Pierluigi Paganini September 29, 2016

Necurs botnet, the monster is resurrected. Banking Trojans and Ransomware propagated via spam is bring backing the high-volume spam campaign

Botnets are like monsters that surface back after some period of inactivity, this time, the monster it the dreaded Necurs botnet. The Necurs Botnet is one of the world’s largest malicious architectures, used to spread the dreaded threats, that vanished since June 1.

The Necurs Botnet was used by crooks to deliver the Dridex banking malware and the dreaded Locky ransomware, but now many security experts wondered about its end.

“We can only tell that the Dridex and Locky spam campaigns stopped since June 1 in our observation. We cannot confirm how the botnet was brought down yet,” Joonho Sa, a researcher for FireEye confirmed to Motherboard.

When it was first spotted earlier 2015, the experts classified the malicious infrastructure used to spread the threat as high-complex and efficient, “a masterpiece of criminality.”

On October 2015, an international joint effort of law enforcement agencies, including the FBI and the NCA, destroyed the botnet, but it resurrected after and was used to mainly spread the Locky ransomware. Experts called it Necurs and confirmed it was the world’s largest botnet.Ba

Back to the present, it’s like watching a sequel to a monster movie where the monster actually resurrected. Normally a sequel is made for profit and sometimes in the case of botnets as well these monsters are brought back to life for sequels as well.

Consider the recent increase in Spam volumes. The average of 200K IP addresses was listed under SpamCop Block list till before 2016. Just this year the list has doubled to 400K IP addresses even spiking to 450K. Yes, we might be seeing a sequel to an old monster flick.

Using obsolete tactic of high-volume spam which is currently well blocked by updated spam filters. Now the tactic of a huge amount of spam in a short interval of time has been replaced by stealthier tactics, but the operators behind the Necurs botnet have changed their attack variation from persistence to speed.
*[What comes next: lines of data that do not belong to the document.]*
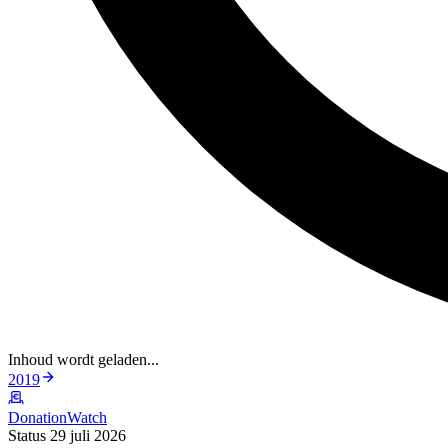
Inhoud wordt geladen...
2019
DonationWatch
Status 29 juli 2026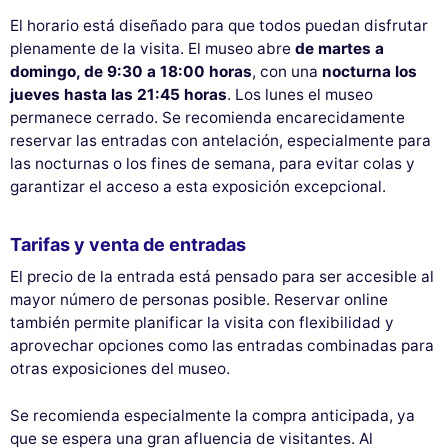
El horario está diseñado para que todos puedan disfrutar
plenamente de la visita. El museo abre
de martes a
domingo, de 9:30 a 18:00 horas
, con una
nocturna los
jueves hasta las 21:45 horas
. Los lunes el museo
permanece cerrado. Se recomienda encarecidamente
reservar las entradas con antelación, especialmente para
las nocturnas o los fines de semana, para evitar colas y
garantizar el acceso a esta exposición excepcional.
Tarifas y venta de entradas
El precio de la entrada está pensado para ser accesible al
mayor número de personas posible. Reservar online
también permite planificar la visita con flexibilidad y
aprovechar opciones como las entradas combinadas para
otras exposiciones del museo.
Se recomienda especialmente la compra anticipada, ya
que se espera una gran afluencia de visitantes. Al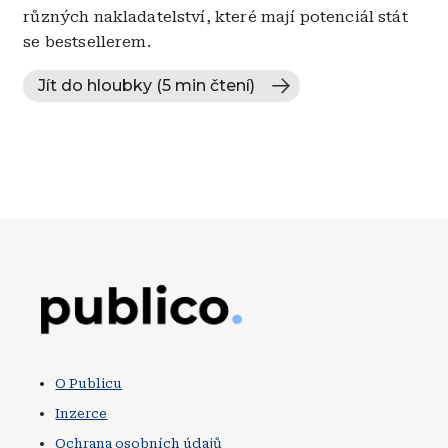
různých nakladatelství, které mají potenciál stát
se bestsellerem.
Jít do hloubky (5 min čtení)
Obrázek
O Publicu
Inzerce
Ochrana osobních údajů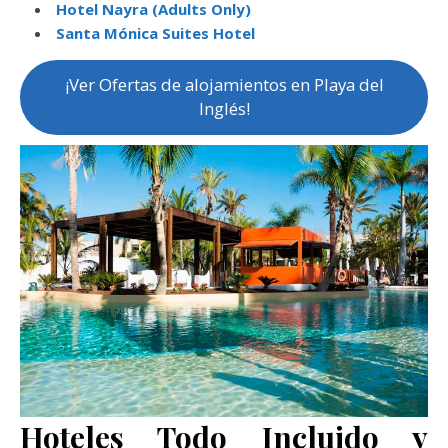
Hotel Nayra (Adults Only)
Santa Mónica Suites Hotel
¡Ver Ofertas de alojamientos en Playa del
Inglés!
Hoteles Todo Incluido y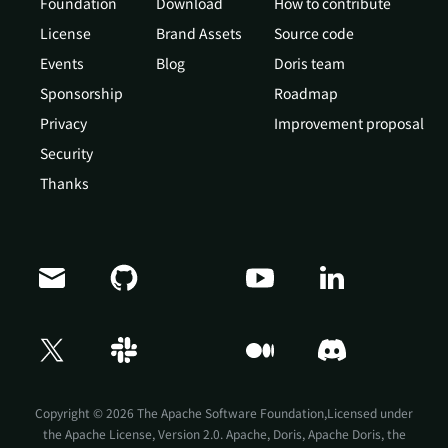
Foundation
Download
How to contribute
License
Brand Assets
Source code
Events
Blog
Doris team
Sponsorship
Roadmap
Privacy
Improvement proposal
Security
Thanks
Doris Summit 26
↗
October 21–22 · Virtual event
Copyright © 2026 The Apache Software Foundation,Licensed under
the
Apache License, Version 2.0
. Apache, Doris, Apache Doris, the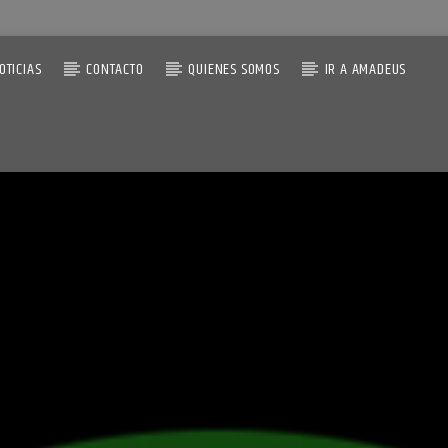
OTICIAS
CONTACTO
QUIENES SOMOS
IR A AMADEUS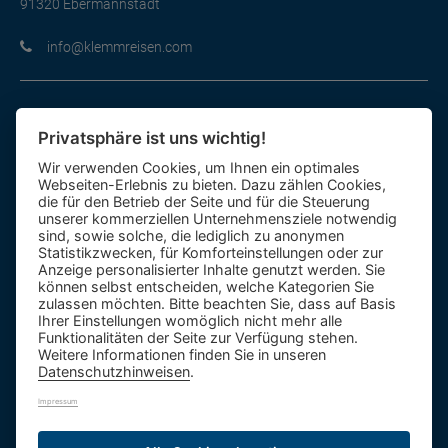
91320 Ebermannstadt
moc.nesiermmelk@ofni
Informationen im Überblick
Privatsphäre ist uns wichtig!
Gutscheine
Wir verwenden Cookies, um Ihnen ein optimales
Kontakt-Formular
Webseiten-Erlebnis zu bieten. Dazu zählen Cookies,
Anfahrt
die für den Betrieb der Seite und für die Steuerung
unserer kommerziellen Unternehmensziele notwendig
sind, sowie solche, die lediglich zu anonymen
Mietbus
Statistikzwecken, für Komforteinstellungen oder zur
Anzeige personalisierter Inhalte genutzt werden. Sie
Reisebewertung
können selbst entscheiden, welche Kategorien Sie
Reiseinformationen A – Z
zulassen möchten. Bitte beachten Sie, dass auf Basis
Ihrer Einstellungen womöglich nicht mehr alle
Funktionalitäten der Seite zur Verfügung stehen.
Weitere Informationen finden Sie in unseren
Datenschutzhinweisen
.
Impressum
1.984 Bäume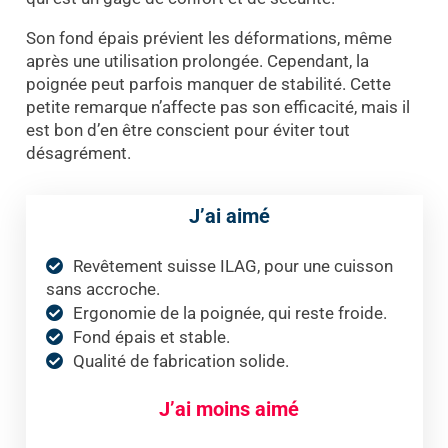
Son fond épais prévient les déformations, même
après une utilisation prolongée. Cependant, la
poignée peut parfois manquer de stabilité. Cette
petite remarque n’affecte pas son efficacité, mais il
est bon d’en être conscient pour éviter tout
désagrément.
J’ai aimé
Revêtement suisse ILAG, pour une cuisson
sans accroche.
Ergonomie de la poignée, qui reste froide.
Fond épais et stable.
Qualité de fabrication solide.
J’ai moins aimé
To shed better light on the situation lets consider the spam filters as automatic jail doors and spams as convicts trying to escape. The idea is to use the small delay in the jail doors closing to put through as many convicts as possible . In this case, the convicts which make it through are emails which can land malware payloads to the targets.

Experts from the Cisco Talos Labs published an interesting analysis on the “Rising Tides of Spam” that is affordable to the operators of malicious infrastructures, like the Necurs botnet.
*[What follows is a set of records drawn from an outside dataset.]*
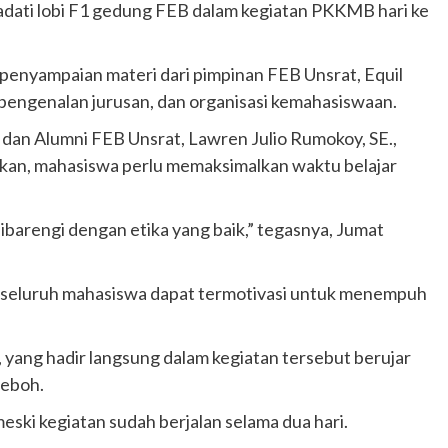
adati lobi F1 gedung FEB dalam kegiatan PKKMB hari ke
 penyampaian materi dari pimpinan FEB Unsrat, Equil
, pengenalan jurusan, dan organisasi kemahasiswaan.
dan Alumni FEB Unsrat, Lawren Julio Rumokoy, SE.,
an, mahasiswa perlu memaksimalkan waktu belajar
 dibarengi dengan etika yang baik,” tegasnya, Jumat
rap, seluruh mahasiswa dapat termotivasi untuk menempuh
 yang hadir langsung dalam kegiatan tersebut berujar
heboh.
ski kegiatan sudah berjalan selama dua hari.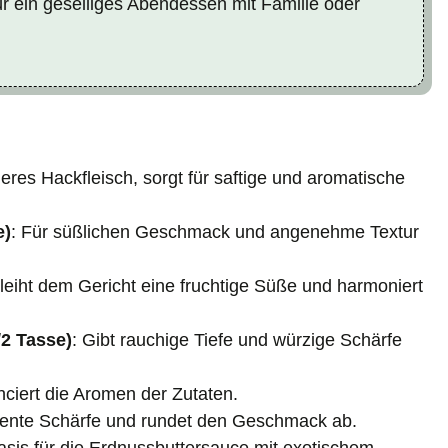
für ein geselliges Abendessen mit Familie oder
eres Hackfleisch, sorgt für saftige und aromatische
e)
: Für süßlichen Geschmack und angenehme Textur
rleiht dem Gericht eine fruchtige Süße und harmoniert
2 Tasse)
: Gibt rauchige Tiefe und würzige Schärfe
nciert die Aromen der Zutaten.
ezente Schärfe und rundet den Geschmack ab.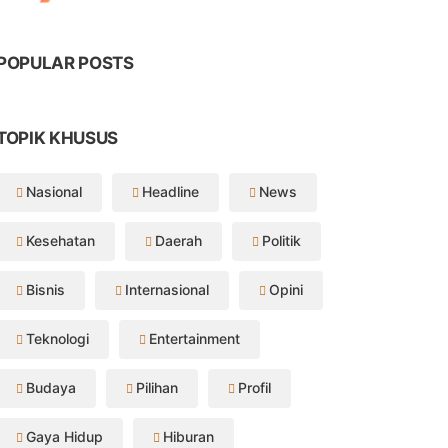
POPULAR POSTS
TOPIK KHUSUS
Nasional
Headline
News
Kesehatan
Daerah
Politik
Bisnis
Internasional
Opini
Teknologi
Entertainment
Budaya
Pilihan
Profil
Gaya Hidup
Hiburan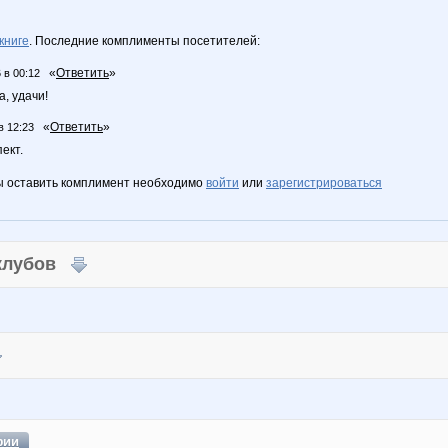
книге
. Последние комплименты посетителей:
«
Ответить
»
 в 00:12
, удачи!
«
Ответить
»
в 12:23
ект.
ы оставить комплимент необходимо
войти
или
зарегистрироваться
 клубов
фии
“This year, 2016, has seen overall spam volumes creep back up to a level that we have not seen for a very long time. I present to you “Exhibit A”: The ten year volume graph from the Composite Block List (CBL). According to CBL, the last time spam volumes were this high was back in mid-2010.” states the blog post published by the Talos team.
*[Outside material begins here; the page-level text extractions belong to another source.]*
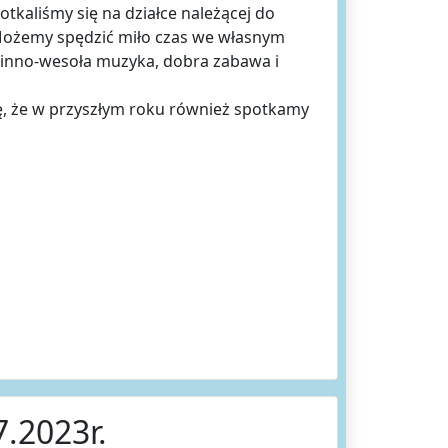
tkaliśmy się na działce należącej do
 Możemy spędzić miło czas we własnym
winno-wesoła muzyka, dobra zabawa i
ę, że w przyszłym roku również spotkamy
.2023r.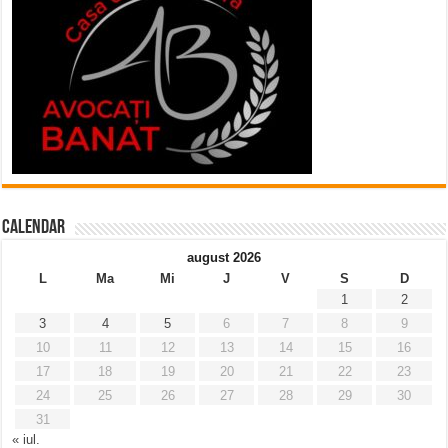
Calendar
august 2026
L
Ma
Mi
J
V
S
D
1
2
3
4
5
6
7
8
9
10
11
12
13
14
15
16
17
18
19
20
21
22
23
24
25
26
27
28
29
30
31
« iul.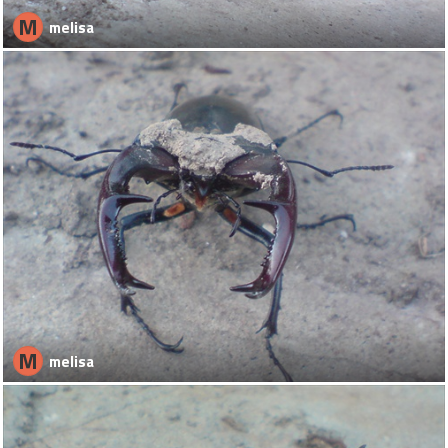
M
melisa
M
melisa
It’s more like the short term campaigns are giving better turnover to the attackers.

The Lurk takedown has contributed to some extra prey to the attackers behind the Necurs botnet and has been a win-win for them ever since. Since the campaign has been profitable to the malicious attacker, researchers caution that the attack model maybe would be copied by other botnet operators.

“Email threats, like any other, constantly evolve. As we grow our techniques to detect and block threats, attackers are simultaneously working towards evading detection technology. Unfortunately there is no silver bullet to defending against a spam campaign. Organizations are encouraged to build a layered set of defenses to maximize the chances of detecting and blocking such an attack” explained the Talos Team.

Hence monster movie reboots and sequels are in the forecast. The question is are you buying tickets or preparing your spam protection mechanism.